Open AI beats its chest about its process for training ChatGPT with Reinforcement Learning from Human Feedback. The description of that technique in Wikipedia is something only a bona fide geek could love, but it is important to understand why using such a tool is necessary. AI models like ChatGPT are trained with data. Lots of data. Data, however, is only useful in such models if it is first interpreted with human values. Those values can range from teaching it that the image of bound text with a hard cover is a book (something Amazon’s AI model has to know) to teaching it that free-standing text about an employment opportunity is a job posting (something at least some TA solutions need to know).

In talent technology companies with well executed AI models, most of that learning comes from the model’s use on-the-job or at least in talent acquisition use cases. As a consequence, just as we humans (often) do, the model gains in intelligence from its experience with the actual work it will perform. For example, it learns that the image of bound text with a hard cover and the words Harry Potter in the title is a book of fiction and that free-standing text about an employment opportunity that requires a medical license is a job posting for a physician.

In other talent technology companies – those that bolt on AI with a minimum of development – that data interpretation step is either not performed or minimized. In effect, there is no feedback learning and there are no use cases, so the model’s “knowledge” of what it’s being asked to do is based solely or at least largely on the data with which it was originally trained. Which begs the question, who is doing that training?

A recent investigative report in New York magazine provides the answer. Entitled “Inside the AI Factory,” it describes “a vast tasker underclass” of people doing most of this work. Often residing in developing countries and with no more skills than English language fluency, these “annotators,” as they are called, are poorly paid and perform tasks in exactly the same way their predecessors did on early 20th century manufacturing lines. It’s boring, repetitive work that is unlikely to yield more than the most generic kind of data interpretation. (As the article notes, there have been some recent upgrades to the so-called AI factory, but there are still plenty of AI vendors doing their development the old-fashioned way.)

What does this situation mean for employers contemplating the acquisition of talent technology that uses AI? There’s been plenty of commentary about the importance of checking such solutions to make sure there’s no algorithmic bias in their outcomes, and that’s certainly a good thing. However, given that the usefulness of a model’s performance is determined by the quality of the data used in its training, employers should now also probe two additional factors: (1) what data were used in its training and whether that data is refreshed with use cases and (2) who was employed to interpret the data and do they know anything at all about recruiting.

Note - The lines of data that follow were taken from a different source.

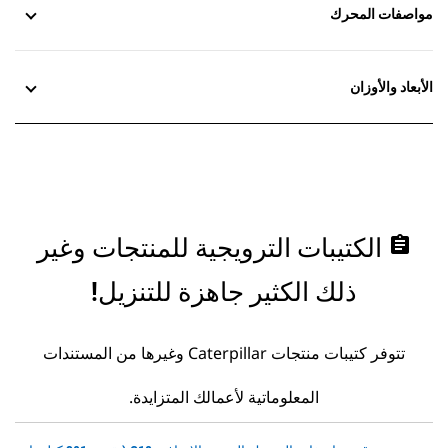
مواصفات المحرك
الأبعاد والأوزان
assignment
الكتيبات الترويجية للمنتجات وغير
ذلك الكثير جاهزة للتنزيل!
تتوفر كتيبات منتجات Caterpillar وغيرها من المستندات
المعلوماتية لأعمالك المتزايدة.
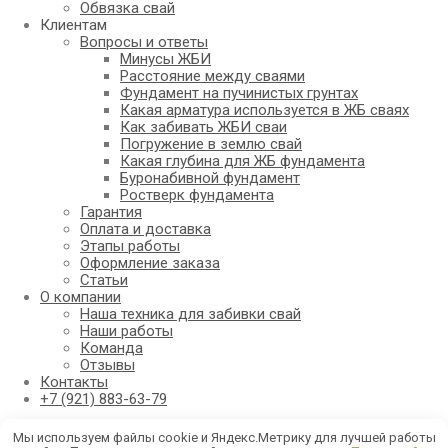
Обвязка свай
Клиентам
Вопросы и ответы
Минусы ЖБИ
Расстояние между сваями
Фундамент на пучинистых грунтах
Какая арматура используется в ЖБ сваях
Как забивать ЖБИ сваи
Погружение в землю свай
Какая глубина для ЖБ фундамента
Буронабивной фундамент
Ростверк фундамента
Гарантия
Оплата и доставка
Этапы работы
Оформление заказа
Статьи
О компании
Наша техника для забивки свай
Наши работы
Команда
Отзывы
Контакты
+7 (921) 883-63-79
Корзина
0
Мы используем файлы cookie и Яндекс.Метрику для лучшей работы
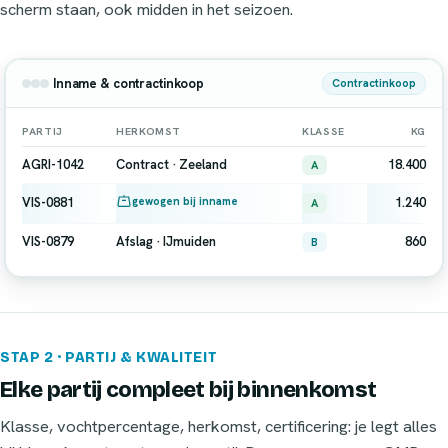
scherm staan, ook midden in het seizoen.
Inname & contractinkoop
Contractinkoop
PARTIJ
HERKOMST
KLASSE
KG
AGRI-1042
Contract · Zeeland
18.400
A
gewogen bij inname
VIS-0881
1.240
A
VIS-0879
Afslag · IJmuiden
860
B
STAP 2 · PARTIJ & KWALITEIT
Elke partij compleet bij binnenkomst
Klasse, vochtpercentage, herkomst, certificering: je legt alles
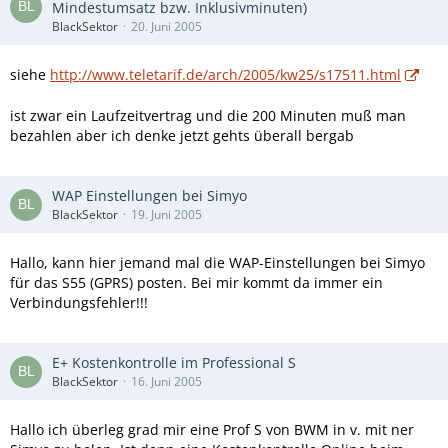
Mindestumsatz bzw. Inklusivminuten)
BlackSektor
20. Juni 2005
siehe
http://www.teletarif.de/arch/2005/kw25/s17511.html
ist zwar ein Laufzeitvertrag und die 200 Minuten muß man
bezahlen aber ich denke jetzt gehts überall bergab
WAP Einstellungen bei Simyo
BlackSektor
19. Juni 2005
Hallo, kann hier jemand mal die WAP-Einstellungen bei Simyo
für das S55 (GPRS) posten. Bei mir kommt da immer ein
Verbindungsfehler!!!
E+ Kostenkontrolle im Professional S
BlackSektor
16. Juni 2005
Hallo ich überleg grad mir eine Prof S von BWM in v. mit ner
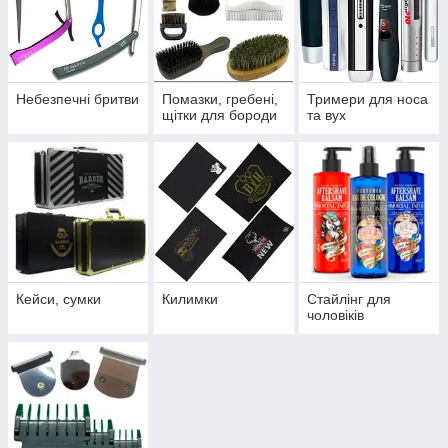
Небезпечні бритви
Помазки, гребені,
Тримери для носа
щітки для бороди
та вух
Кейси, сумки
Килимки
Стайлінг для
чоловіків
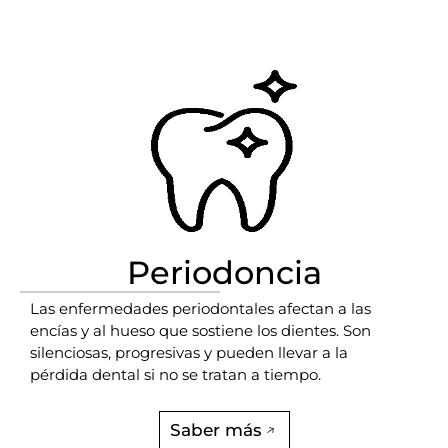
Periodoncia
Las enfermedades periodontales afectan a las
encías y al hueso que sostiene los dientes. Son
silenciosas, progresivas y pueden llevar a la
pérdida dental si no se tratan a tiempo.
Saber más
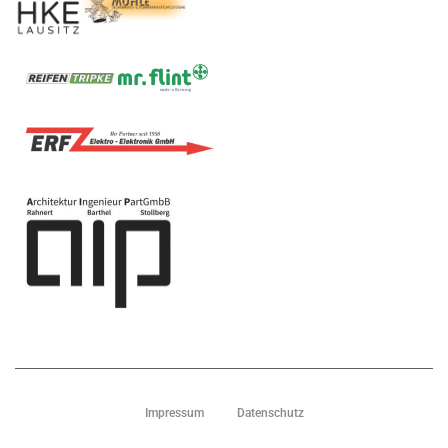
Impressum
Datenschutz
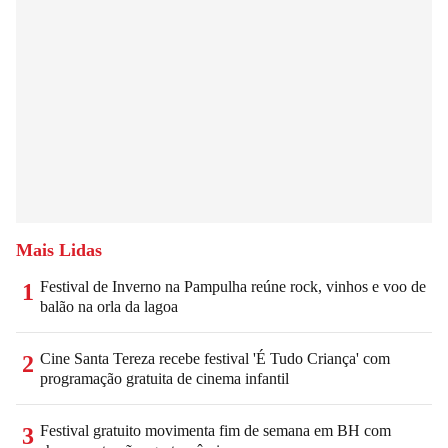
Mais Lidas
Festival de Inverno na Pampulha reúne rock, vinhos e voo de
1
balão na orla da lagoa
Cine Santa Tereza recebe festival 'É Tudo Criança' com
2
programação gratuita de cinema infantil
Festival gratuito movimenta fim de semana em BH com
3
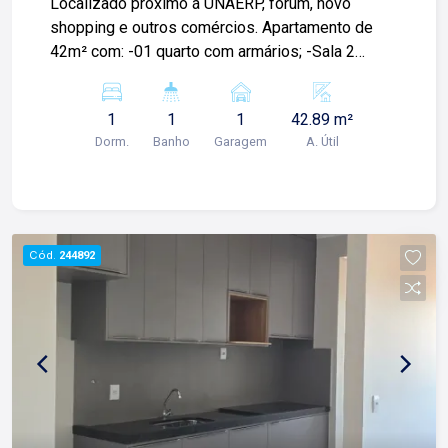
Localizado próximo á UNAERP, fórum, novo
shopping e outros comércios. Apartamento de
42m² com: -01 quarto com armários; -Sala 2
ambientes: -Sacada -01 banheiro social; -
Cozinha; -Área de serviço; -Armário planejado
1
1
1
42.89 m²
com móveis de alta qualidade; -01 vaga de
Dorm.
Banho
Garagem
A. Útil
garagem; Para mais informações e agendamento
de visita, entre em contato. Lago Imóveis - desde
1987 construindo relacionamentos e confiança
com clientes e proprietários.
Cód.
244892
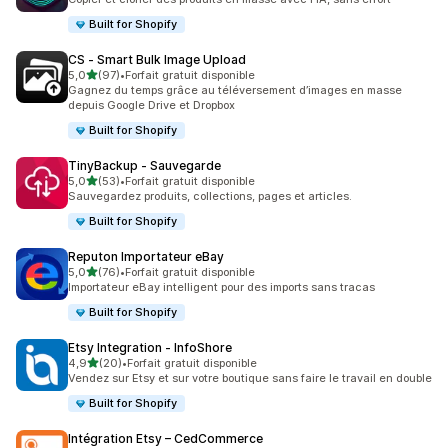
Built for Shopify
CS ‑ Smart Bulk Image Upload
étoile(s) sur 5
5,0
(97)
•
Forfait gratuit disponible
97 avis au total
Gagnez du temps grâce au téléversement d’images en masse
depuis Google Drive et Dropbox
Built for Shopify
TinyBackup ‑ Sauvegarde
étoile(s) sur 5
5,0
(53)
•
Forfait gratuit disponible
53 avis au total
Sauvegardez produits, collections, pages et articles.
Built for Shopify
Reputon Importateur eBay
étoile(s) sur 5
5,0
(76)
•
Forfait gratuit disponible
76 avis au total
Importateur eBay intelligent pour des imports sans tracas
Built for Shopify
Etsy Integration ‑ InfoShore
étoile(s) sur 5
4,9
(20)
•
Forfait gratuit disponible
20 avis au total
Vendez sur Etsy et sur votre boutique sans faire le travail en double
Built for Shopify
Intégration Etsy – CedCommerce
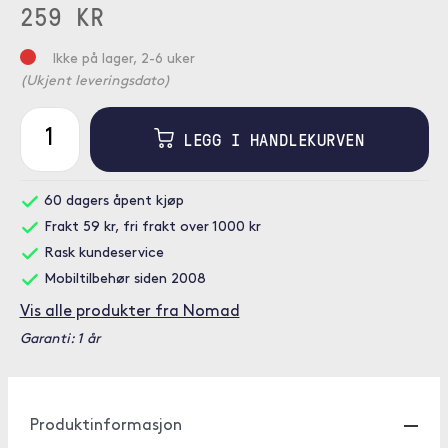
259 KR
Ikke på lager, 2-6 uker
(Ukjent leveringsdato)
LEGG I HANDLEKURVEN
60 dagers åpent kjøp
Frakt 59 kr, fri frakt over 1000 kr
Rask kundeservice
Mobiltilbehør siden 2008
Vis alle produkter fra Nomad
Garanti: 1 år
Produktinformasjon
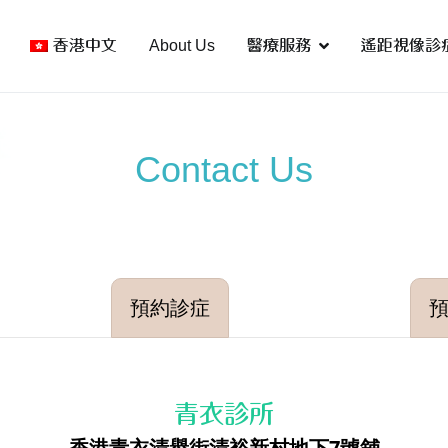
香港中文
About Us
醫療服務
遙距視像診
心
tre
Contact Us
預約診症
青衣診所
香港青衣清譽街清裕新村地下7號舖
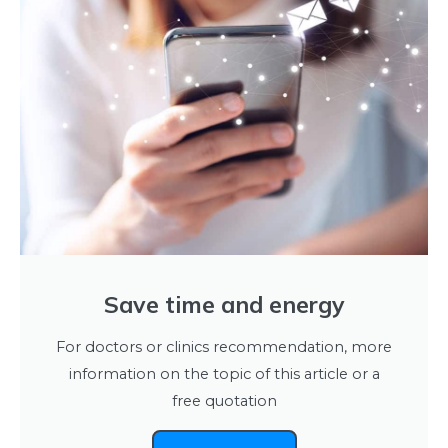
Save time and energy
For doctors or clinics recommendation, more
information on the topic of this article or a
free quotation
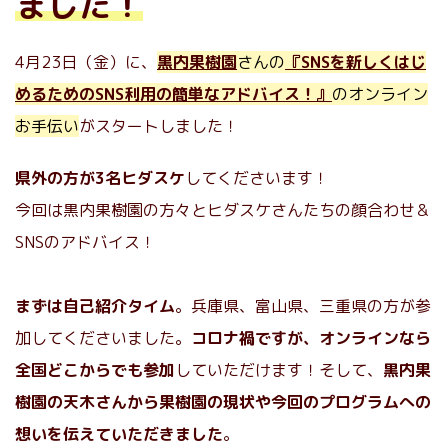
ました！
4月23日（金）に、
黒内果樹園
さんの
『SNSを新しくはじ
めるためのSNS利用の簡単なアドバイス！』
のオンライン
お手伝い
がスタートしました！
県外の方が3名ヒダスケ
してくださいます！
今回は黒内果樹園の方々とヒダスケさんたちの顔合わせ＆
SNSのアドバイス！
まずは自己紹介タイム
。兵庫県、富山県、三重県の方が参
加してくださいました。
コロナ禍ですが、オンラインなら
全国どこからでも参加
していただけます！そして、
黒内果
樹園の天木さんから果樹園の現状や今回のプログラムへの
想いを伝えていただきました
。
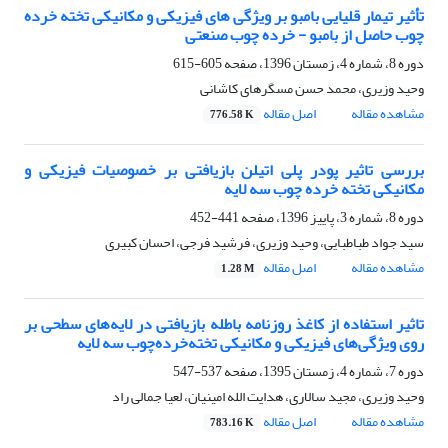
تأثیر تیمار قلیایی بامبو بر ویژگی های فیزیکی و مکانیکی تخته خرده
چوب حاصل از بامبو - خرده چوب صنعتی
دوره 8، شماره 4، زمستان 1396، صفحه
605-615
وحید وزیری، محمد حسن مسگرهای کاشانی
مشاهده مقاله
اصل مقاله
776.58 K
بررسی تاثیر پودر پلی اتیلن بازیافتی بر خصوصیات فیزیکی و
مکانیکی تخته خرده چوب سه لایه
دوره 8، شماره 3، پاییز 1396، صفحه
441-452
سید جواد طباطبایی، وحید وزیری، فرشید فرجی، احسان کبیری
مشاهده مقاله
اصل مقاله
1.28 M
تاثیر استفاده از کاغذ روزنامه باطله بازیافتی در لایه‌های سطحی بر
روی ویژگی‌های فیزیکی و مکانیکی تخته‌خرده‌چوب سه لایه
دوره 7، شماره 4، زمستان 1395، صفحه
537-547
وحید وزیری، مجید سالاری، هدایت الله امینیان، لعیا جمالی راد
مشاهده مقاله
اصل مقاله
783.16 K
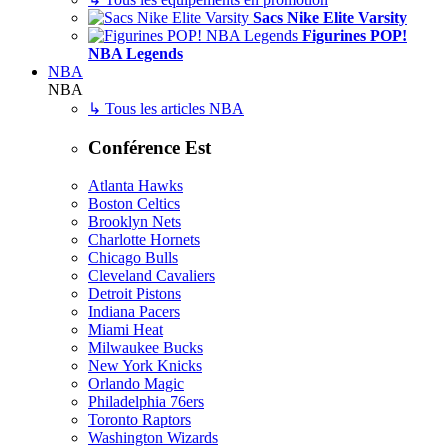
Sacs Nike Elite Varsity
Figurines POP!
NBA Legends
NBA
NBA
↳ Tous les articles NBA
Conférence Est
Atlanta Hawks
Boston Celtics
Brooklyn Nets
Charlotte Hornets
Chicago Bulls
Cleveland Cavaliers
Detroit Pistons
Indiana Pacers
Miami Heat
Milwaukee Bucks
New York Knicks
Orlando Magic
Philadelphia 76ers
Toronto Raptors
Washington Wizards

There are signs that the human job of interpreting AI training data may eventually be automated out of existence. At that point, machines will be training machines. You can make your own judgment about whether or not that’s a good thing, but for the moment at least, people are still doing the work and the smart employer will check it.

Food for Thought,
Peter

Peter Weddle has authored or edited over two dozen books and been a columnist for The Wall Street Journal. He is the founder and CEO of TAtech: The Association for Talent Acquisition Solutions.